Fluorescent In Situ Hybridization: (FISH)
What Is FISH?
FISH is a molecular technique that is often used to identify and enumerate specific microbial groups. This technique can be used to determine, with the presence or absence of a fluorescent signal, whether specific genetic elements exist in a sample. This can be useful for determining if microbes have a particular gene present and/or if that gene is being expressed under a given set of conditions. Fluorescent probes are designed to attach to specific genetic regions of microbes that will differentiate them from other groups. When these probes are applied a fluorescent microscope can be used to detect the presence or absence of individual microbial groups. Another sister technique, called Flow-Cytometric Analysis (FCM), can also be carried out when fluorescent tags are applied to microbial populations. Fluorescent signal is used to count or sort individual genotypes out of groups of cells (see more on FCM).
How Does FISH Work?
The FISH technique is dependent upon hybridizing a probe with a fluorescent tag, complementary in sequence, to a short section of DNA on a target gene. The tag and probe are applied to a sample of interest under conditions that allow for the probe to attach itself to the complementary sequence in the specimen if it is present. After the specimen has been treated, excess fluorophore is washed away and the sample can be visualized under a fluorescent microscope. By quantifying the amount of fluorescence with the scope it can be determined if the type of cell the probe was designed for is present, and if so, how much of it is present in a sample. Transcripts (mRNA) in microbes can also be targeted to detect if a specific gene is being expressed under the given conditions.

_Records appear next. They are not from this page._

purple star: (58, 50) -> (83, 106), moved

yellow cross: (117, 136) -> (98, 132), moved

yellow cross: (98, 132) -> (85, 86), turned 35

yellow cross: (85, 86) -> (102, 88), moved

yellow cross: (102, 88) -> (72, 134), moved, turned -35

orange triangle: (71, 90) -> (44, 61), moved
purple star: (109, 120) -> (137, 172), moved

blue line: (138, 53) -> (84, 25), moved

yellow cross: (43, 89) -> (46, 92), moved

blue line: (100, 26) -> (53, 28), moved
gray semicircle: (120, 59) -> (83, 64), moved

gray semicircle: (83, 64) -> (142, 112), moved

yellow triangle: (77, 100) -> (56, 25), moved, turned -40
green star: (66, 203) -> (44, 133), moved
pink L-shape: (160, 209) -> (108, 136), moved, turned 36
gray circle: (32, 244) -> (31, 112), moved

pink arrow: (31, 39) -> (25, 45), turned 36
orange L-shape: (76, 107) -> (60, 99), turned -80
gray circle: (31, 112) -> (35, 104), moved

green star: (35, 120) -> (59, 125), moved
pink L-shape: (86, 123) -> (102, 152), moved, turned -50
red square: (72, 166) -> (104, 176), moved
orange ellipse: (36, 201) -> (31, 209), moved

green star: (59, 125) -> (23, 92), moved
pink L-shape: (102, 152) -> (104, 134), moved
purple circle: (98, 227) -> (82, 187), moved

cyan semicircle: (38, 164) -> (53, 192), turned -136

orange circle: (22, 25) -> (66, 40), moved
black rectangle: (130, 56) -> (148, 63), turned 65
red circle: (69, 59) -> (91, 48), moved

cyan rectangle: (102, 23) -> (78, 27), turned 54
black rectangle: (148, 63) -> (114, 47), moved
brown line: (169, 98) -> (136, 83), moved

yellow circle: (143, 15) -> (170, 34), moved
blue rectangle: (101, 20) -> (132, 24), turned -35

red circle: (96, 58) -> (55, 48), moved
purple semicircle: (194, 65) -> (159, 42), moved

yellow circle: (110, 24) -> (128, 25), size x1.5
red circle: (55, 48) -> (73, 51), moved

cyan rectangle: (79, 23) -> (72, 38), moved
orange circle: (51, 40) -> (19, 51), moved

Fluorescent probes of various colors can be used at the same time for varying targets at the same time to determine which portion of a population different individuals make up. For instance, in the image shown here, a red archaeal specific probe has been applied as well as green bacterial probe. These images can be compared with those taken with a different filter and stain such as DAPI that binds DNA nonspecifically. The images with the blue DAPI stain show the size of the combined microbial populations and when compared with the differentially stained images of the same population can give researchers an idea of what proportion of the whole each of the different domains (bacteria and archaea) are responsible for.